There are Kiwi robots everywhere when we arrive at the SkyDeck headquarters. The floors of U.C. Berkeley’s accelerator are lined with the things, with the startup’s small team frantically working to get them up and running in corner of the space.
The robots have become a familiar sight to anyone who’s spent any time on the U.C. Berkeley campus recently. Unlike countless hardware startups, who spend years incubating and iterating products, Kiwi’s team couldn’t wait to take to the east bay to test their product in a real world setting.
According to cofounder and CEO Felipe Chavez Cortes, the company has already fulfilled more than 10,000 orders with its team of delivery ‘bots. It’s a differentiator in an increasingly crowded world of delivery robots, for whom testing on city sidewalks has presented a host of issues. In December of last year, San Francisco went so far as banning delivery ‘bots from city streets for fear of a robotic sidewalk takeover.

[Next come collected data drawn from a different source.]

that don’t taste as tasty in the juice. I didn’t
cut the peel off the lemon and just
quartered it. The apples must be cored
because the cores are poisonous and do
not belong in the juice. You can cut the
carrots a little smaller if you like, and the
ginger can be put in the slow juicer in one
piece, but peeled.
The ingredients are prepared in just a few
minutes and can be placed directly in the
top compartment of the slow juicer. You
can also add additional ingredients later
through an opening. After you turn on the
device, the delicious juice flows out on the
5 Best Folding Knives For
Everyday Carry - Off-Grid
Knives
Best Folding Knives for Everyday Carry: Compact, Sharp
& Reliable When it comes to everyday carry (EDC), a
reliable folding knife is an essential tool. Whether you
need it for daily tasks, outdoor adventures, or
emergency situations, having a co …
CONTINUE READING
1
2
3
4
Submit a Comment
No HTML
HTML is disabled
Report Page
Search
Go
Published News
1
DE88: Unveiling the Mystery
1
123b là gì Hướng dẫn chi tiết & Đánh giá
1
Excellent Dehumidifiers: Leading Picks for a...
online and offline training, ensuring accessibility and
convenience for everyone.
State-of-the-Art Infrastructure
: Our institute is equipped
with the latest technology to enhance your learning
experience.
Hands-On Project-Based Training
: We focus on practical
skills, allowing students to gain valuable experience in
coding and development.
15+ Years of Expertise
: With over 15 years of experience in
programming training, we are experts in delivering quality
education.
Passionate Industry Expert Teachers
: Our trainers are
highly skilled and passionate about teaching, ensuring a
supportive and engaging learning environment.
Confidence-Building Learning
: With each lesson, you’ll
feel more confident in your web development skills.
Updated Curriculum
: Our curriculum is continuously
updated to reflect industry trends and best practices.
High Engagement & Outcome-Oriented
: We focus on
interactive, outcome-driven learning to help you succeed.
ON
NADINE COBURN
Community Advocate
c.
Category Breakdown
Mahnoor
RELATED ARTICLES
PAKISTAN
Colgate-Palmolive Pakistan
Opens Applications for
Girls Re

Being based within spitting distance of the Berkeley campus has proven useful for the company’s testing, both with regards to access and the seemingly endless resource that is hungry college students. The robots’ smaller size also allows means they don’t monopolize sidewalk space like some of the competition.
“I believe that sidewalks are sacred, and we need to create technology that interacts with people the best way possible,” says Cortes. “That’s why we’re using several kinds of robots. This size works for 80 percent of the orders.”
Another key differentiator is Kiwi’s more modular approach to delivery. Rather than relying on a single robot to do all of the heavy lifting, the little four-wheeled ‘bot is designed with just the final 300 meters in mind.
“We started with one robot going from the restaurant to the customer’s house and found out pretty easily that that was inefficient,” says Cortes. “So we created a multi-modal system. We have three robots: one inside the restaurant, a semi-autonomous tricycle that goes in the streets and we have the last-mile robots. We have robots deployed in the city, and then, with the trikes, we can pick up dozens of meals at once and then we load the robots. The robot makes the last 300 meters. It works. Right now it’s cheaper than using human couriers, and the companies have control of the delivery.”
For now, Kiwi is a plucky startup, still working out of the accelerator that birthed it. The company still has a lot to grapple with, in order to make a solution that makes sense on a wider scale, including fully autonomous navigation and issues with potential theft of the technology, once the robots extend beyond the Berkeley campus. But it’s still a promising start.